If a representative complains to an employment tribunal that an employer has not given information about action proposed by a prospective new employer, and if the employer wishes to show that it was "not reasonably practicable" to give that information because the new employer failed to hand over the necessary information at the right time, the employer must tell the new employer that he or she intends to give that reason for non-compliance. The effect of this will be to make the new employer a party to the tribunal proceedings.

Conciliation

The tribunal will send a copy of the completed form to a conciliator of the Advisory, Conciliation and Arbitration Service (ACAS), who will try to promote a settlement of the complaint without a tribunal hearing.

The services of a conciliator will also be available in the absence of a formal complaint, if the employee or either employer requests them. In such a case the employee or employer can get in touch with a conciliator through an office of ACAS. Information given to conciliators in the course of their duties will be treated as confidential. It may not be divulged to the tribunal without the consent of the person who gave it.

Tribunal Hearing and Awards

If no settlement is reached, the employment tribunal will hear the case. If complaints are upheld, awards may be made against the previous or new employer, depending on the circumstances of the transfer.

Unfair dismissal awards - Employment tribunals may order reinstatement or re-engagement of the dismissed employee if the complaint is upheld, and/or make an award of compensation.

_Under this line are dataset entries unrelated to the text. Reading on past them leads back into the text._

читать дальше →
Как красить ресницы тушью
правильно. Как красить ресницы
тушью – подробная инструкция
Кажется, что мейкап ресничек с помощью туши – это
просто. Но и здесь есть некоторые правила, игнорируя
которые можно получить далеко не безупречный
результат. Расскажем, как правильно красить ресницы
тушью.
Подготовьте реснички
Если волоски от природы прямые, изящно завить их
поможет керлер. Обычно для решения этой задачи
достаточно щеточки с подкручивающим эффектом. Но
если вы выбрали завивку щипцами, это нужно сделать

Detriment awards - The employer may be ordered to pay compensation to the person(s) concerned. The compensation will be whatever amount the tribunal considers just and equitable in all the circumstances having regard for any loss incurred by the employee.

Information and consultation awards - The employer who is at fault may be ordered to pay compensation to each affected employee, up to 13 weeks' pay. If employees are not paid the compensation, they may present individual complaints to the tribunal, which may order payment of the amount due to them. These complaints must be presented within three months from the date of the original award (although the tribunal may extend the time-limit if it considers that it was not reasonably practicable for the complaint to be presented within three months).